The UK government has pledged £5m (€5.6m) to support the establishment of pension dashboards, aimed at collating an individual’s pension savings in one online tool.
In his annual budget report, published yesterday, chancellor Philip Hammond said the government would consult on the design of such tools later this year.
He also stated that the dashboards would include data on the state pension – an element that industry commentators said was crucial to the project’s success.
“The government is taking steps to support the launch of pensions dashboards, innovative tools that will for the first time allow an individual to see their pension pots, including their state pension, in one place,” Hammond said in the budget report.
“The budget confirms that the Department for Work and Pensions [DWP] will consult later this year on the detailed design for pensions dashboards, and on how an industry-led approach could harness innovation while protecting consumers.
“DWP will work closely with the pensions industry and financial technology firms. The budget provides extra funding in 2019-20 to help make this a reality.”
The chancellor’s statement followed months of uncertainty after a national newspaper reported that the DWP was considering abandoning support for the dashboard. However, at an industry conference earlier this month, Guy Opperman, minister for pensions and financial inclusion, told delegates that the government was “utterly committed” to the project.
The UK’s Association of British Insurers (ABI) and financial technology firm Origo have so far led the development of a prototype dashboard, which would collate data from providers to display an individual’s pension savings in one place.
Anthony Rafferty, managing director at Origo, said his firm was “deeply committed to making the pensions dashboard a reality”.
“We have already built the technology to securely find and enable retrieval of individuals’ pensions data, once their identity is securely verified,” he said.
“We have always said that the dashboard would be more effective for consumers if they could also see their state pension on the same page and this now would appear to be the government’s intention.”
Huw Evans, director general of the ABI, added that the insurance sector was “ready to continue its collaboration with government on making this vital service a reality”.
Steve Webb, policy director at Royal London and a former pensions minister, said including state pension data was “a real step forward” for the development of the dashboard concept.

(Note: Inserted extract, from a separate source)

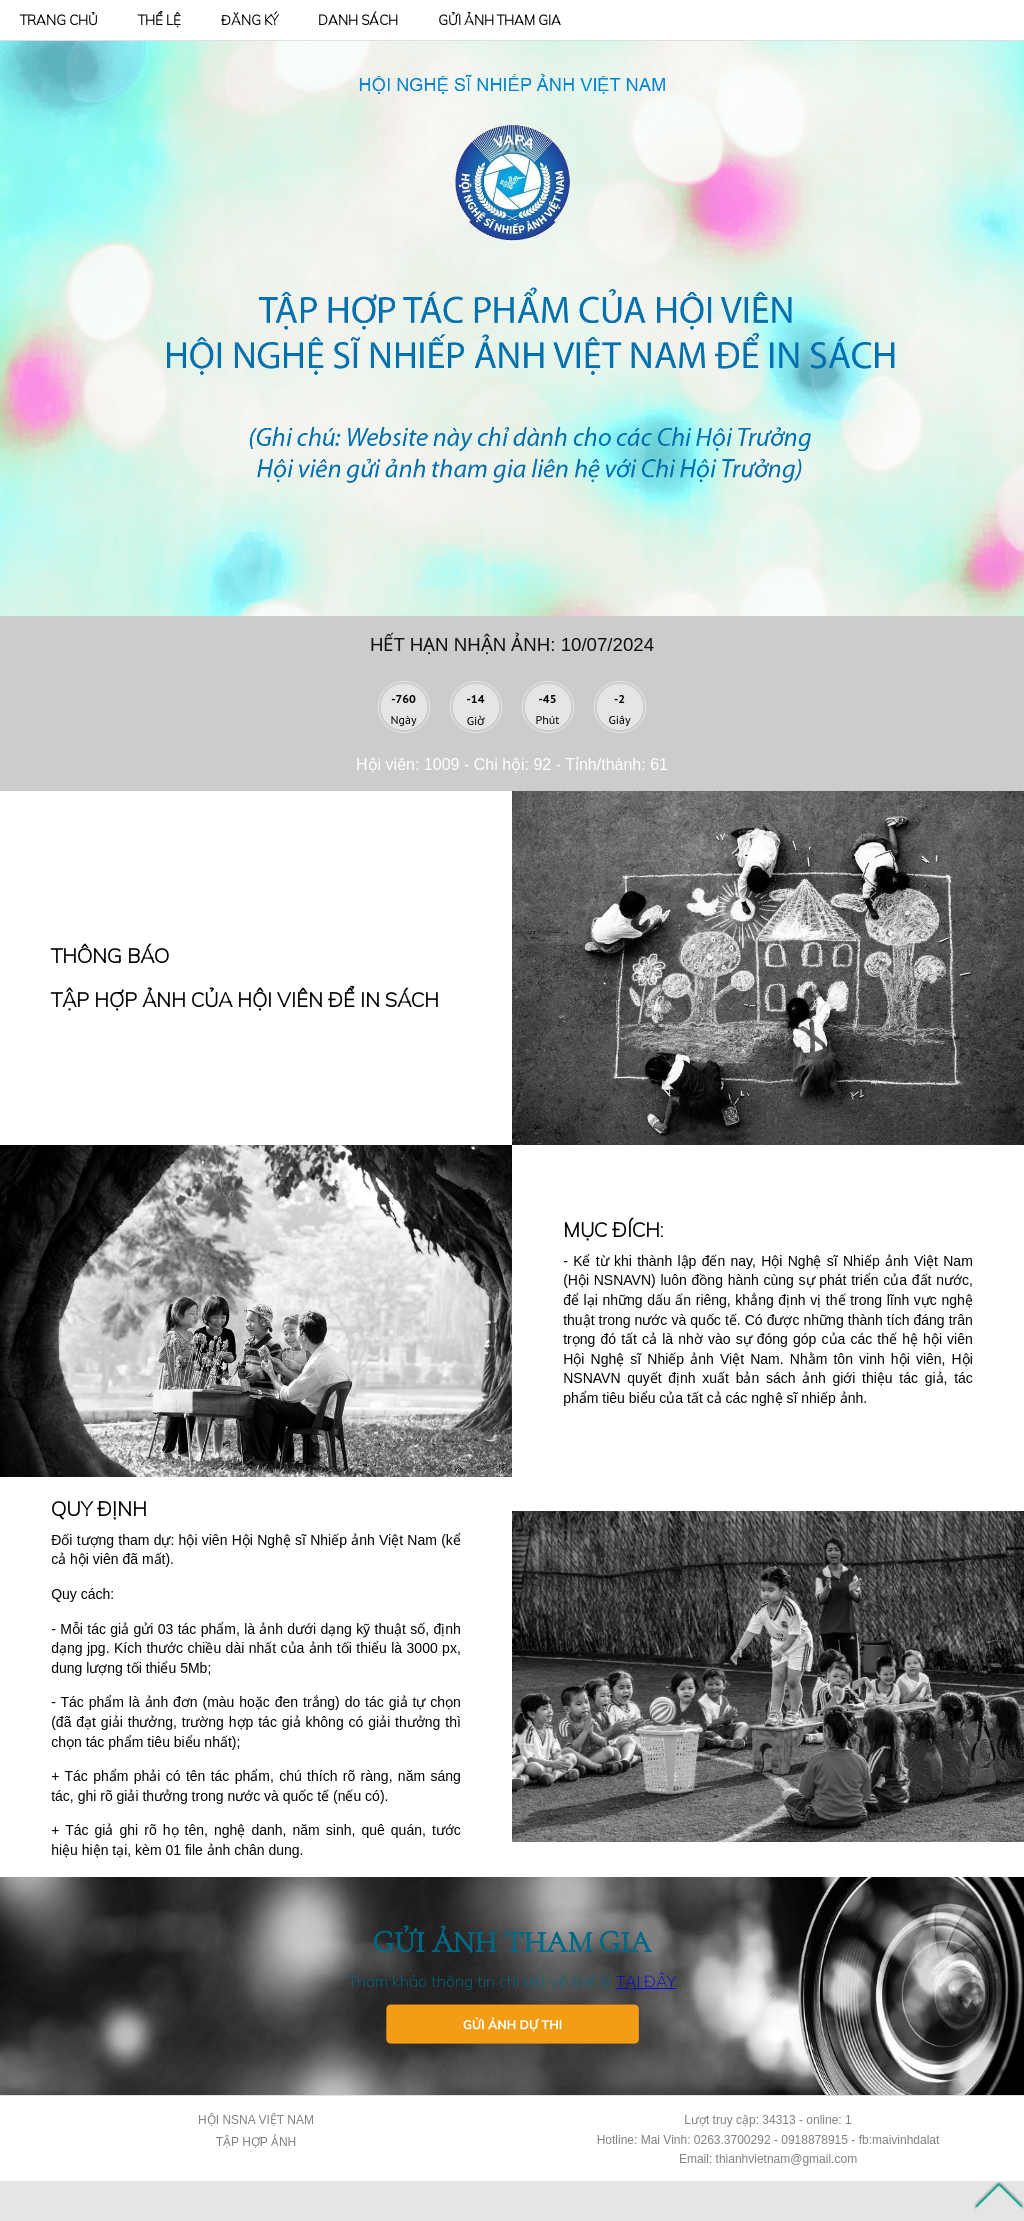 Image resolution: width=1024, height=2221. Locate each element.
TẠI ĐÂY (646, 1981)
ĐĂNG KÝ (249, 20)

“This greatly increases the prospect of dashboards that cover all the key pension information that consumers need to know,” he said. “The additional £5m a year for the DWP in 2019-20 is also a welcome symbol of the fact that the government is committed to taking this agenda forward, albeit more slowly than we would have wished.”
Scott Finnie, product architect at Hymans Robertson, urged the government to establish data standards for companies supplying data to dashboards.
“By doing so, it will… allow established providers and new entrants alike to deliver a range of intuitive dashboards and tools to engage consumers in their pension provision,” he said. “By focusing on the data standards, the government will equip and encourage industry to deliver better retirement outcomes for UK consumers.”